▶ _Problem requirements_:
Without the pictures, write out every entry that follows exactly.

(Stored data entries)
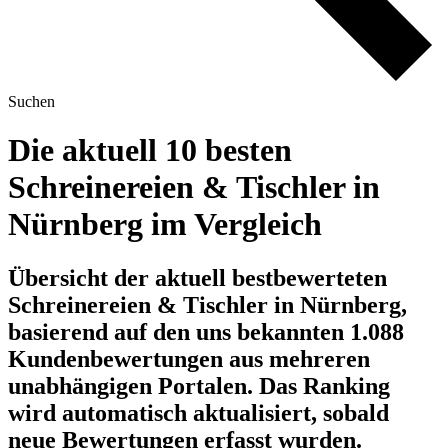
Suchen
Die aktuell 10 besten
Schreinereien & Tischler in
Nürnberg im Vergleich
Übersicht der aktuell bestbewerteten
Schreinereien & Tischler in Nürnberg,
basierend auf den uns bekannten 1.088
Kundenbewertungen aus mehreren
unabhängigen Portalen.
Das Ranking
wird automatisch aktualisiert, sobald
neue Bewertungen erfasst wurden.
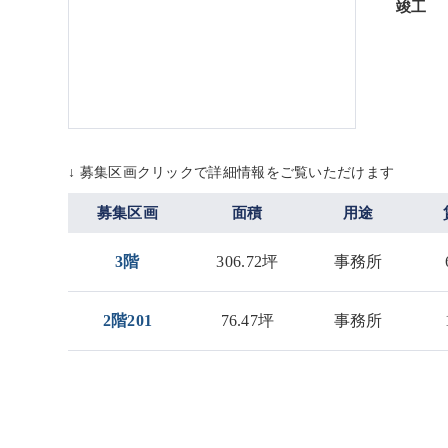
竣工
↓ 募集区画クリックで詳細情報をご覧いただけます
募集区画
面積
用途
3階
306.72坪
事務所
2階201
76.47坪
事務所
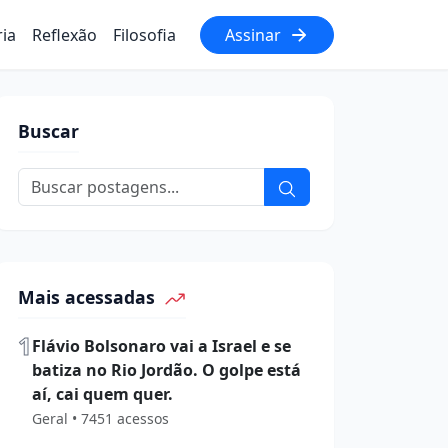
ria
Reflexão
Filosofia
Assinar
Buscar
Mais acessadas
1
Flávio Bolsonaro vai a Israel e se
batiza no Rio Jordão. O golpe está
aí, cai quem quer.
Geral • 7451 acessos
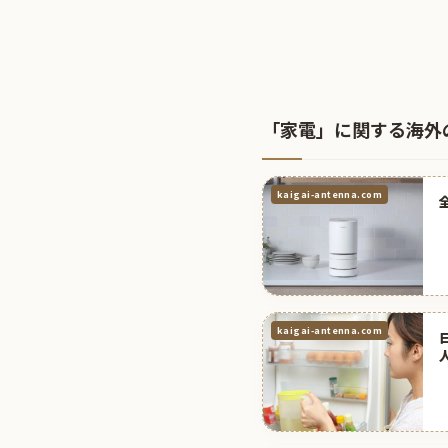
「家電」に関する海外
kaigai-antenna.com
kaigai-antenna.com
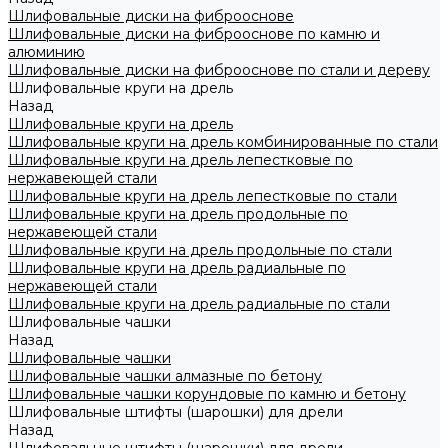
Шлифовальные диски на фиброоснове
Шлифовальные диски на фиброоснове по камню и
алюминию
Шлифовальные диски на фиброоснове по стали и дереву
Шлифовальные круги на дрель
Назад
Шлифовальные круги на дрель
Шлифовальные круги на дрель комбинированные по стали
Шлифовальные круги на дрель лепестковые по
нержавеющей стали
Шлифовальные круги на дрель лепестковые по стали
Шлифовальные круги на дрель продольные по
нержавеющей стали
Шлифовальные круги на дрель продольные по стали
Шлифовальные круги на дрель радиальные по
нержавеющей стали
Шлифовальные круги на дрель радиальные по стали
Шлифовальные чашки
Назад
Шлифовальные чашки
Шлифовальные чашки алмазные по бетону
Шлифовальные чашки корундовые по камню и бетону
Шлифовальные штифты (шарошки) для дрели
Назад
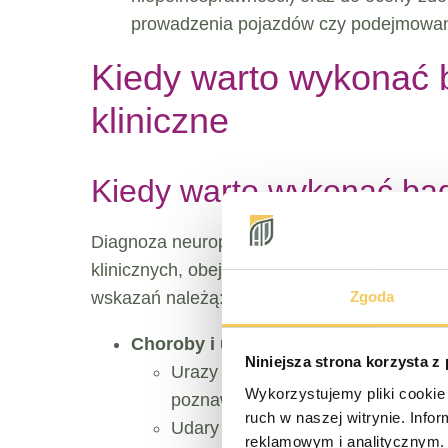
prowadzenia pojazdów czy podejmowan
Kiedy warto wykonać
kliniczne
Kiedy warto wykonać bad
Diagnoza neuropsychologiczna znajduje za
klinicznych, obejmujących zarówno populacje
Zgoda
wskazań należą:
Choroby i urazy neurologiczne:
Niniejsza strona korzysta z
Urazy czaszkowo-mózgowe (TBI – T
Wykorzystujemy pliki cookie 
poznawczych po urazie.
ruch w naszej witrynie. Inf
Udary mózgu (niedokrwienne i krwo
reklamowym i analitycznym. 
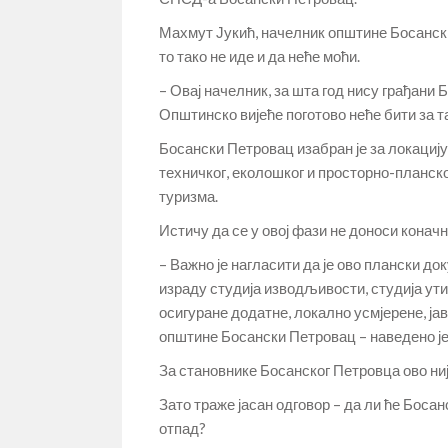
Махмут Јукић, начелник општине Босански 
то тако не иде и да неће моћи.
– Овај начелник, за шта год нису грађани Б
Општинско вијеће поготово неће бити за та
Босански Петровац изабран је за локациј
техничког, еколошког и просторно-планск
туризма.
Истичу да се у овој фази не доноси конач
– Важно је нагласити да је ово плански до
израду студија изводљивости, студија ут
осигуране додатне, локално усмјерене, ј
општине Босански Петровац – наведено је
За становнике Босанског Петровца ово ниј
Зато траже јасан одговор – да ли ће Боса
отпад?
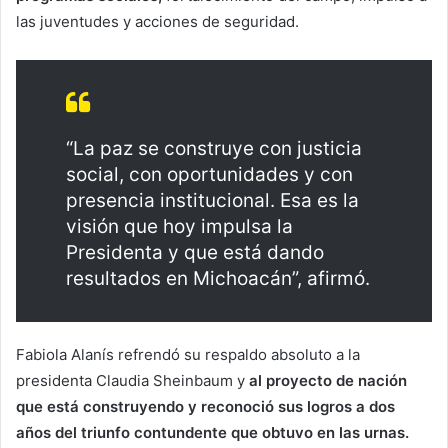
las juventudes y acciones de seguridad.
“La paz se construye con justicia
social, con oportunidades y con
presencia institucional. Esa es la
visión que hoy impulsa la
Presidenta y que está dando
resultados en Michoacán”, afirmó.
Fabiola Alanís refrendó su respaldo absoluto a la
presidenta Claudia Sheinbaum y
al proyecto de nación
que está construyendo y reconoció sus logros a dos
años del triunfo contundente que obtuvo en las urnas.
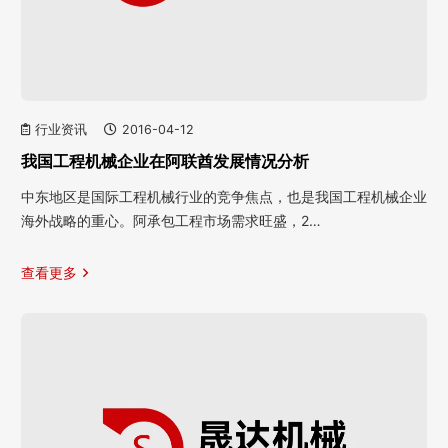
行业资讯
2016-04-12
我国工程机械企业在阿联酋发展情况分析
中东地区是国际工程机械行业的竞争焦点，也是我国工程机械企业
海外战略的重心。阿承包工程市场需求旺盛，2…
查看更多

▶ _Response_:
Suchen
Die aktuell 10 besten
Schreinereien & Tischler in
Nürnberg im Vergleich
Übersicht der aktuell bestbewerteten
Schreinereien & Tischler in Nürnberg,
basierend auf den uns bekannten 1.088
Kundenbewertungen aus mehreren
unabhängigen Portalen.
Das Ranking
wird automatisch aktualisiert, sobald
neue Bewertungen erfasst wurden.
竣工
↓ 募集区画クリックで詳細情報をご覧いただけます
募集区画
面積
用途
3階
306.72坪
事務所
2階201
76.47坪
事務所
ria
Reflexão
Filosofia
Assinar
Buscar
Mais acessadas
1
Flávio Bolsonaro vai a Israel e se
batiza no Rio Jordão. O golpe está
aí, cai quem quer.
Geral • 7451 acessos
「家電」に関する海外
kaigai-antenna.com
kaigai-antenna.com
Шлифовальные диски на фиброоснове
Шлифовальные диски на фиброоснове по камню и
алюминию
Шлифовальные диски на фиброоснове по стали и дереву
Шлифовальные круги на дрель
Назад
Шлифовальные круги на дрель
Шлифовальные круги на дрель комбинированные по стали
Шлифовальные круги на дрель лепестковые по
нержавеющей стали
Шлифовальные круги на дрель лепестковые по стали
Шлифовальные круги на дрель продольные по
нержавеющей стали
Шлифовальные круги на дрель продольные по стали
Шлифовальные круги на дрель радиальные по
нержавеющей стали
Шлифовальные круги на дрель радиальные по стали
Шлифовальные чашки
Назад
Шлифовальные чашки
Шлифовальные чашки алмазные по бетону
Шлифовальные чашки корундовые по камню и бетону
Шлифовальные штифты (шарошки) для дрели
Назад
prowadzenia pojazdów czy podejmowan
Kiedy warto wykonać
kliniczne
Kiedy warto wykonać bad
Diagnoza neuropsychologiczna znajduje za
klinicznych, obejmujących zarówno populacje
Zgoda
wskazań należą:
Choroby i urazy neurologiczne:
Niniejsza strona korzysta z
Urazy czaszkowo-mózgowe (TBI – T
Wykorzystujemy pliki cookie 
poznawczych po urazie.
ruch w naszej witrynie. Inf
Udary mózgu (niedokrwienne i krwo
reklamowym i analitycznym. 
Махмут Јукић, начелник општине Босански 
то тако не иде и да неће моћи.
– Овај начелник, за шта год нису грађани Б
Општинско вијеће поготово неће бити за та
Босански Петровац изабран је за локациј
техничког, еколошког и просторно-планск
туризма.
Истичу да се у овој фази не доноси конач
– Важно је нагласити да је ово плански до
израду студија изводљивости, студија ут
осигуране додатне, локално усмјерене, ј
општине Босански Петровац – наведено је
За становнике Босанског Петровца ово ниј
Зато траже јасан одговор – да ли ће Боса
отпад?
las juventudes y acciones de seguridad.
“La paz se construye con justicia
social, con oportunidades y con
presencia institucional. Esa es la
visión que hoy impulsa la
Presidenta y que está dando
resultados en Michoacán”, afirmó.
Fabiola Alanís refrendó su respaldo absoluto a la
presidenta Claudia Sheinbaum y
al proyecto de nación
que está construyendo y reconoció sus logros a dos
años del triunfo contundente que obtuvo en las urnas.
行业资讯
2016-04-12
我国工程机械企业在阿联酋发展情况分析
中东地区是国际工程机械行业的竞争焦点，也是我国工程机械企业
海外战略的重心。阿承包工程市场需求旺盛，2…
查看更多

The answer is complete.